Catching Up with Detroit Performs Artist Sydney G. James

Catching Up with Detroit Performs Artist Sydney G. James
December 18, 2017 Sarah Zientarski

Detroit Performs: How was your experience being featured on Detroit Performs?

Sydney G. James: My experience being featured on Detroit Performs was surreal. I’ve received great feedback from friends, family and strangers! I also have gotten commissioned work from companies that saw my interview. 

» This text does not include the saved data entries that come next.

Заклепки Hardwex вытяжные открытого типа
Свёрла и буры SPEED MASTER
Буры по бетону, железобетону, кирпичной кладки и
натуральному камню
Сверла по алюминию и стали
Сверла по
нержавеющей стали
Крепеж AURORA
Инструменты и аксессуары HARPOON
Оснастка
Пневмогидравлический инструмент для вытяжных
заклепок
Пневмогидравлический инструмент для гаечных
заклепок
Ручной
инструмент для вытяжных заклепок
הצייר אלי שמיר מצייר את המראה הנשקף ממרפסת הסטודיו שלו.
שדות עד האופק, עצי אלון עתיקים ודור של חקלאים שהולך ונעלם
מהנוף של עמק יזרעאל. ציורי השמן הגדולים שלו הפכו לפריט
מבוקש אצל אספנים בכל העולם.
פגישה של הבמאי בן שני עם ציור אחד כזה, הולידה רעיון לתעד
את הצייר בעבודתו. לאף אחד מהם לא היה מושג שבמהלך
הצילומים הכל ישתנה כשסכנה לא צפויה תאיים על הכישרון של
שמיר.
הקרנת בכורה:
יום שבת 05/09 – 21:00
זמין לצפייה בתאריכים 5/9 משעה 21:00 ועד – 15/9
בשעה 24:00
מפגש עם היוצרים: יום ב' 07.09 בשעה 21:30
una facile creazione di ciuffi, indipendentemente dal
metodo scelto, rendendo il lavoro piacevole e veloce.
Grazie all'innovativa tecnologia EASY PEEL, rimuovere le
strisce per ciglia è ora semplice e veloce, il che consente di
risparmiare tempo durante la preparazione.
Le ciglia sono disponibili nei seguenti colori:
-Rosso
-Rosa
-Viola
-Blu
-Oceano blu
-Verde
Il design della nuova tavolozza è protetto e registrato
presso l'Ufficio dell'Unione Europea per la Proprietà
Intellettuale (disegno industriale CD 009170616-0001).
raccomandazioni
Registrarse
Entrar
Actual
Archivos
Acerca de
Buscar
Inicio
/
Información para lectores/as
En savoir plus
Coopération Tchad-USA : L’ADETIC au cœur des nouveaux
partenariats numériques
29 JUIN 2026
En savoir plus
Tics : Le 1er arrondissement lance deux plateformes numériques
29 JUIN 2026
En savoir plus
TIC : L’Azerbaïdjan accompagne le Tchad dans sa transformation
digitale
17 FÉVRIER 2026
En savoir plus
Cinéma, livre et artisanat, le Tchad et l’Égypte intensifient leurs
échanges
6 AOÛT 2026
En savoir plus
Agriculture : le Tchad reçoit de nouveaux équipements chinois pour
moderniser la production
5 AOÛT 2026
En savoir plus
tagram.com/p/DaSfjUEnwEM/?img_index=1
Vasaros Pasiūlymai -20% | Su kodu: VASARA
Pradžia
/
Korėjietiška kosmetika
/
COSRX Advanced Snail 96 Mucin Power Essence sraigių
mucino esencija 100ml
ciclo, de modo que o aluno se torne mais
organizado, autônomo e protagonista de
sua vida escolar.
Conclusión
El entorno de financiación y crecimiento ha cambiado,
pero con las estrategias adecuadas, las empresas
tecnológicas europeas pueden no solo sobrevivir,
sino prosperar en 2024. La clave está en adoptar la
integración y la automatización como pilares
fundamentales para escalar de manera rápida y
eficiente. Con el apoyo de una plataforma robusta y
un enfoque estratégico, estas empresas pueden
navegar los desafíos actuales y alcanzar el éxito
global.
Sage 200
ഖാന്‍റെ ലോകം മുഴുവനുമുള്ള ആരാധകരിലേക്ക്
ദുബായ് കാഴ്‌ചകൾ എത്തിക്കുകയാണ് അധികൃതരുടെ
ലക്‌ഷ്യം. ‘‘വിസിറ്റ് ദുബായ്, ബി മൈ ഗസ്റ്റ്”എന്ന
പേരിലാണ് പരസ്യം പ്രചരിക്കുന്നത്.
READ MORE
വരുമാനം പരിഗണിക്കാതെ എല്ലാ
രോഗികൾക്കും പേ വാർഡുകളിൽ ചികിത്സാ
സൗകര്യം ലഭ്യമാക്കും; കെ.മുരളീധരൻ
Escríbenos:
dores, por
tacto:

DP: What has been your focus in art since being featured on Detroit Performs?

SGJ: My focus since the interview has been to make my messages even stronger regarding the state of women (specifically black) in this country. My goal is to tell stories of our truths in my work. I want to provoke thought, conversation, and eventually positive change.

DP: Have you found new inspiration for your art since the election? How?

SGJ: This is interesting because through Inner State Gallery, I was chosen along with two other artists, ABCNT and Denial, to paint live on set at MTV studios during the election in Times Square. They chose us because we have “social issue” driven work. MTV recreated the Oval Office for us artists to “vandalize” in our way. We witnessed live in color the polls, the blues and the reds. This time is crucially inspiring simply because I realize more than ever that the state of our lives is up to us. We have to take action in our way to make the necessary improvements that we seek. 

DP: What have you done for Detroit Public Schools since being featured on Detroit Performs?

SGJ: Since being featured, I was commissioned to paint a mural inside of Pershing High School. The space wasn’t a traditional wall so I randomly selected students who happened to be walking in the hall during my meeting about the project and they are who I showcased throughout the space. It was cool because they took ownership and pride over the work as well.

DP: Why is it important for you to create a mural in a Detroit Public School?

SGJ: It was important to take on the task at that school specifically because it is my neighborhood high school. While I attended Cass Technical High School, many of my family members including my father and most of my older sisters attended and graduated from Pershing.

DP: How have the students responded to your mural? How do you also try to mentor the students?

SGJ: Because I painted actual students, they responded greatly. They were proud, flabbergasted, excited, nervous and exhilarated to see themselves or their peers that large in an art form that they didn’t even get to partake in because of budget cuts and lack of resources. I mentor in a non-traditional way. I am the mentor that doesn’t actively seek mentees. I do welcome those who seek out my guidance.

DP: How do you use technology to create your artwork?

SGJ: I’ve actually been using technology to create artwork since my studies at College for Creative Studies (CCS). I received my BFA from CCS specializing in Illustration in 2001. I’ve been an Adobe junkie since they only had one layer. 

DP: What can you get out of using technology to create art that you can’t out of a pencil and paper?

SGJ: The only thing that I personally get out of using technology instead of pencil and paper is the ability to skip 2-3 steps. Earlier this year, I acquired an IPad Pro and Apple Pencil. It’s pure MAGIC. It behaves just like a sketchbook, pen or pencil scenario. The beauty is I don’t have to be restricted to any size that will fit on a scanner, I no longer have to scan, manipulate, or color correct images. I get it done in one swoop! It’s AMAZING!

DP: What are some other projects you have been working on and what is their message?

SGJ: The larger projects I completed this year were Illustrating two billboards that were used as the screensaver for the “Detroit” film that debuted this year, a politically driven mural painted in Inkster (the client GreenPath Financial Solutions found me on Detroit Performs), and a collaboration mural with the New Zealand artist, Askew, for Murals in the Market that was commissioned by former Lion, DeAndre Levy and his wife Desiré Vincent-Levy for their foundation “Our Issue.” 

DP: Do you have any upcoming showings of your work? If so, when?

SGJ: I currently have work exhibited in PlayGround Detroit Gallery and Orchestra Hall. I’m also illustrating 12 historic Detroiters for BLAC Magazine’s 2018 Calendar which will be inserted into their January issue. I’m super excited about that because many people love my work but may not be able afford it at this time. So I think it will be a great Sydney G. James collection started. 

DP: Anything else you’d like to add.

SGJ: I am grateful and very proud of my Detroit Performs feature. I look forward to your new season.